28/03/2011 17h07 - Atualizado em 14/07/2011 06h57

“Jogos melhores combatem pirataria”, diz criador de Just Cause

André Luiz de Mello Pereira
por
Para o TechTudo

O mercado de jogos para PC é claramente a casa da pirataria, com taxas que ultrapassam os 90%. Na verdade, a impressão mais constante é que ninguém paga por nada no mundo dos computadores. Christoger Sundberg, fundador da Avalanche Studios, mais conhecidos pelo jogo Just Cause, disse que a pirataria não seria um problema tão grande se os jogos de PC fossem melhores.

Christoger falou com o site de notícias CVG: “Pirataria é sempre preocupante. Nunca foi uma coia que ajudasse – Nós deixaremos nossas publicadoras lutarem essa batalha. Mas, quero dizer, 50% das pessoas que trabalham pra mim vêm de um cenário hacker”.

Just Cause (Foto: Divulgação)Just Cause (Foto: Divulgação)

E respondeu se achava que hackers davam bons programadores: “Eu acho que é uma abordagem justa pensar como essas pessoas podem se encaixar no lado certo da lei. É uma das formas pelo menos. Na Suécia o cenário era imenso. Nós somos a casa do The Pirate Bay.

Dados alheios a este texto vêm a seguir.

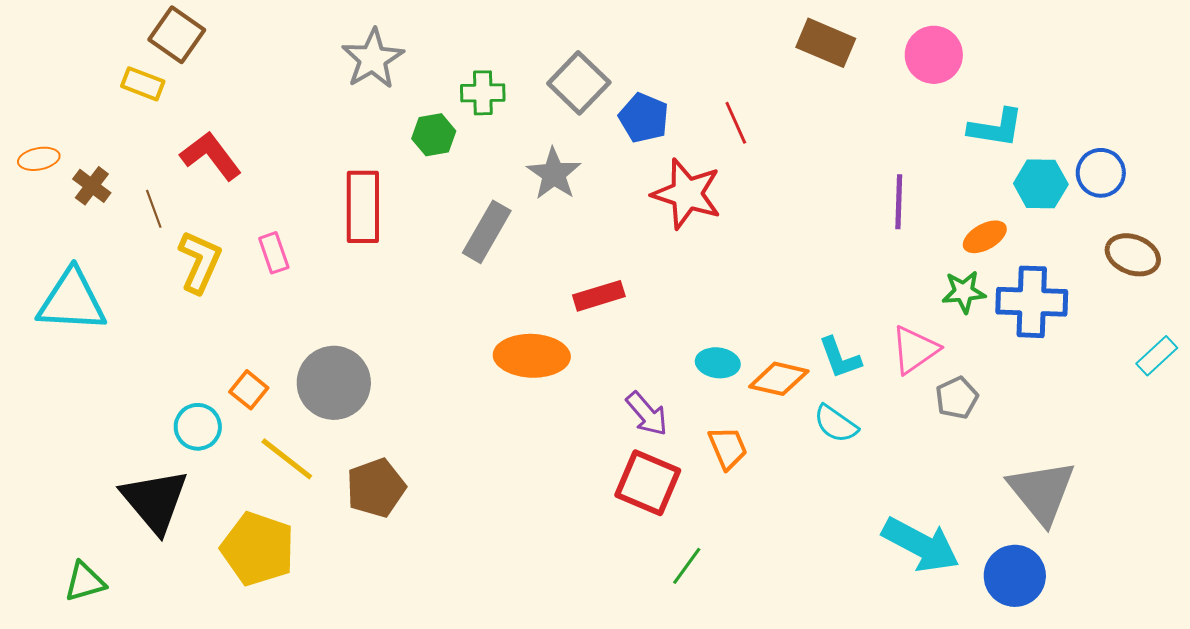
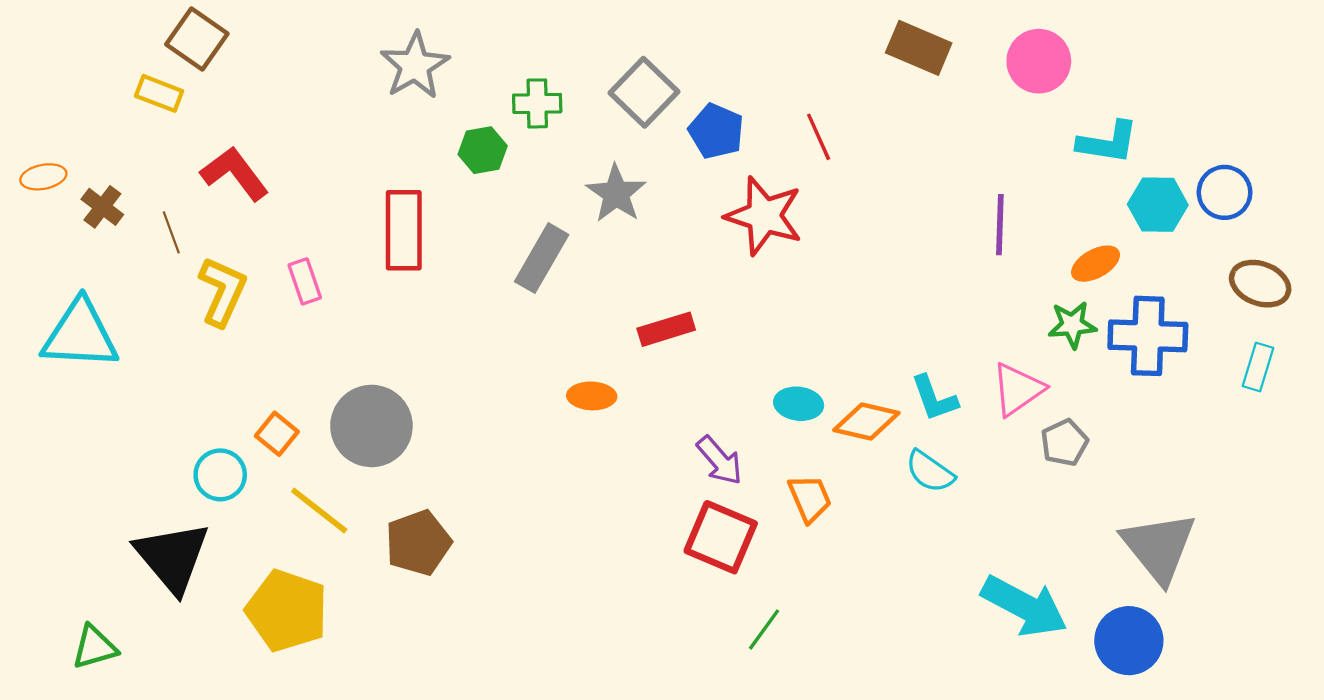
orange ellipse: (532, 356) -> (592, 396), size x0.6
cyan rectangle: (1157, 356) -> (1258, 367), moved, turned -30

Como um estúdio, nós observamos que há definitivamente muito talento lá”.

Em certo momento ele foi perguntado se achava que DRM, medidas de segurança online contra a pirataria, ajudavam a combater o problema. Christofer é um conhecido crítico do sistema e argumentou mais uma vez a respeito: “DRM só pune as pessoas que realmente pagaram pelo jogo. É completamente inútil. Forçando pessoas a estar online o tempo todo e não mostrando nenhum respeito por quem realmente compra os jogos de PC”. Constamente os jogos pirateados conseguem burlar o sistema de DRM e acabam ganhando vantagem sobre os originais no gosto do público por isso.

Em uma declaração semelhante à de Markus “Notch” Persson, criador de Minecraft, Ben teria sugerido tratar os jogos não como produtos finitos, onde se considera que você tem apenas um tiro, o jogo, para acertar um alvo, o consumidor, e só há a opções de acertar ou errar.

Ao invés disso, tratando os jogos como serviços, onde seria possível conquistar os consumidores: “Eu sempre fui da opinião que você deve desenvolver jogos de PC para jogadores de PC. Jogadores de PC e jogadores de consoles são dois tipos completamente diferentes de consumidor. É sempre injusto não desenvolver o jogo para o consumidor que você está almejando. A versão de PC é sempre um [segundo pensamento], como: “Ah, e precisamos de uma versão PC também”, reclamou Ben.

E continuou: “Você acaba fazendo uma conversão, então não tem muito tempo, orçamento ou criatividade indo para usar o PC. Eu acho que isso é bem triste. Todo mundo está só reclamando sobre pirataria no PC, mas quando se trata de conteúdo baixável dentro do jogo ou conectividade social, as opções no PC comparadas com consoles são infinitas. Eu gostaria de em algum momento fazer um jogo de PC realmente bom desenvolvido especialmente para jogadores de PC“.

Ben Murch encerrou dizendo: “Pirataria não seria tanto um problema se houvesse melhores jogos de PC por aí. Nós poderíamos riscar todo o estúpido conceito de DRM”.